The Effects of Substrate Bias and Edge Proximity on the Mechanical Properties and Machining Performance of TiN-Coated Carbide Inserts

Abstract

The effects of substrate bias on magnetron sputter-deposited TiN-coated carbide inserts were examined with a focus on the property changes that occur near the cutting tool edge. Sandvik SPG-422 polished carbide inserts were coated with TiN using substrate bias levels ranging from −25 to −150 V. The hardness was measured using the nano-indentation method and x-ray diffraction was used to measure residual stress. The bias strongly affected the appearance of the region 1-2 mm from the tool edge with defect formation, cracking, and delamination observed at the higher substrate bias levels. For samples deposited at bias levels of up to −50 V, the coating composition was not strongly affected by edge proximity and the hardness exhibited only a small increase with bias of about 3 GPa.

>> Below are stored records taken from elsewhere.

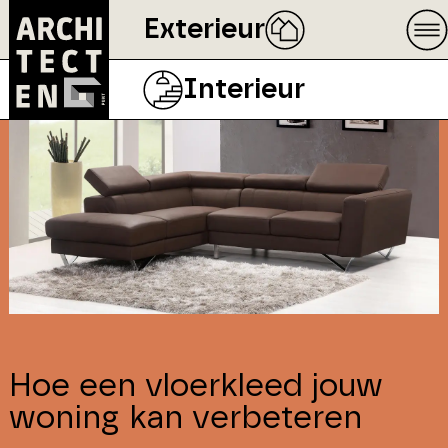
Exterieur
Interieur
Hoe een vloerkleed jouw
woning kan verbeteren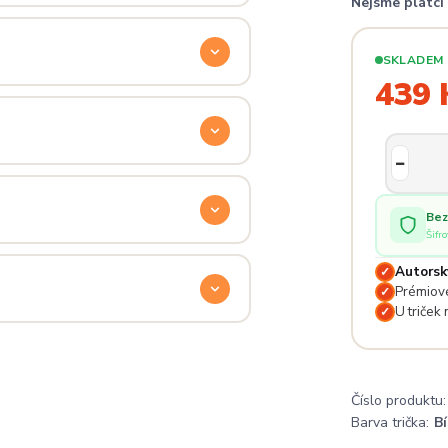
Nejsme plátc
ý. Klikni na
Průvodce velikostmi
e hračka.
SKLADEM
439 
odu. Stačí nás kontaktovat na
— proto se nebojte napsat na
 potěší.
Bez
Šifr
lé pro originální dárky nebo párové
Autorsk
✓
e na detailech.
Prémiové
✓
U triček
✓
a
. Jsi odjinud? Napiš nám — do
Číslo produktu:
Barva trička:
Bí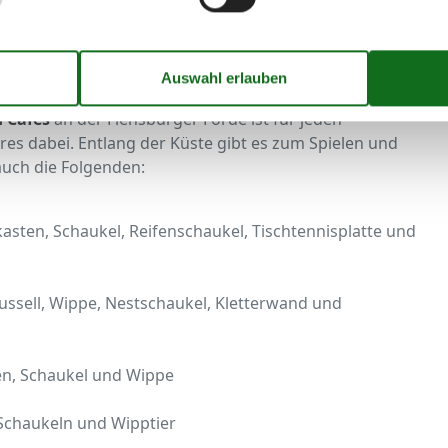
drucksvolle Handwerksläden oder auch Ateliers
en, in den verschiedensten Varianten, in der
richtig gute Fischbrötchen bei Odinfischer in Langballigau
 Torten im
Strandcafé direkt an der Promenade
auf
d Cafés
an der Flensburger Förde ist für jeden
es dabei. Entlang der Küste gibt es zum Spielen und
auch die Folgenden:
kasten, Schaukel, Reifenschaukel, Tischtennisplatte und
ussell, Wippe, Nestschaukel, Kletterwand und
en, Schaukel und Wippe
, Schaukeln und Wipptier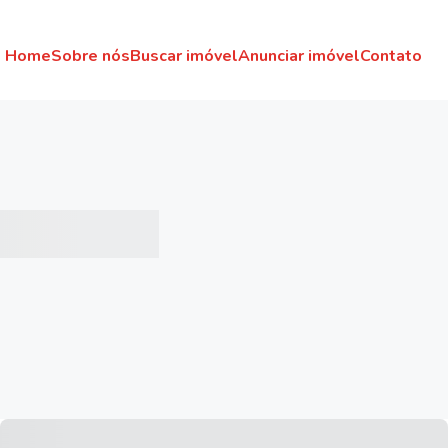
Home
Sobre nós
Buscar imóvel
Anunciar imóvel
Contato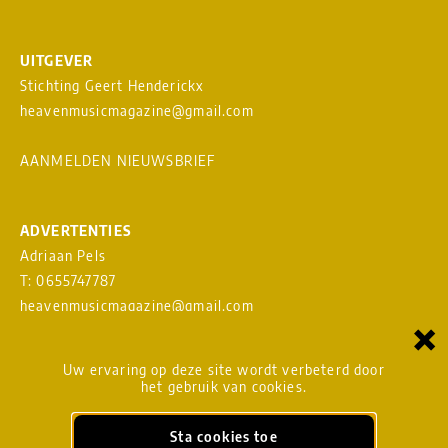
UITGEVER
Stichting Geert Henderickx
heavenmusicmagazine@gmail.com
AANMELDEN NIEUWSBRIEF
ADVERTENTIES
Adriaan Pels
T: 0655747787
heavenmusicmagazine@gmail.com
×
Download
MEDIAKAART
Uw ervaring op deze site wordt verbeterd door
het gebruik van cookies.
Sta cookies toe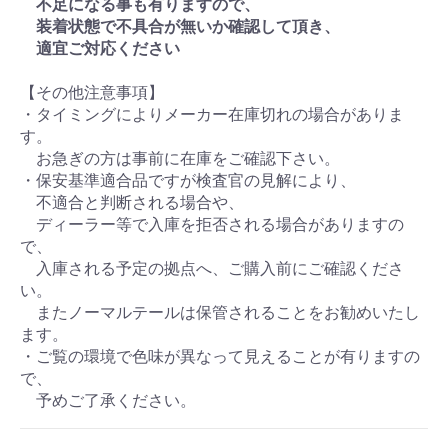
不足になる事も有りますので、
装着状態で不具合が無いか確認して頂き、
適宜ご対応ください
【その他注意事項】
・タイミングによりメーカー在庫切れの場合がありま
す。
お急ぎの方は事前に在庫をご確認下さい。
・保安基準適合品ですが検査官の見解により、
不適合と判断される場合や、
ディーラー等で入庫を拒否される場合がありますの
で、
入庫される予定の拠点へ、ご購入前にご確認くださ
い。
またノーマルテールは保管されることをお勧めいたし
ます。
・ご覧の環境で色味が異なって見えることが有りますの
で、
予めご了承ください。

The residual stresses were measured using the sin2ψ method, and it was found that both the increasing bias level and proximity to the edge increased the degree of compressive stress, reaching −3.2 GPa at edge location of the −50 V bias sample. The machining performance was assessed by turning hardened 4340 steel, and only the samples deposited at −25 and −35 V exhibited substantial improved tool wear in comparison to an uncoated edge. These results correlated well with the appearance of the cutting tool edge and the measured stress levels.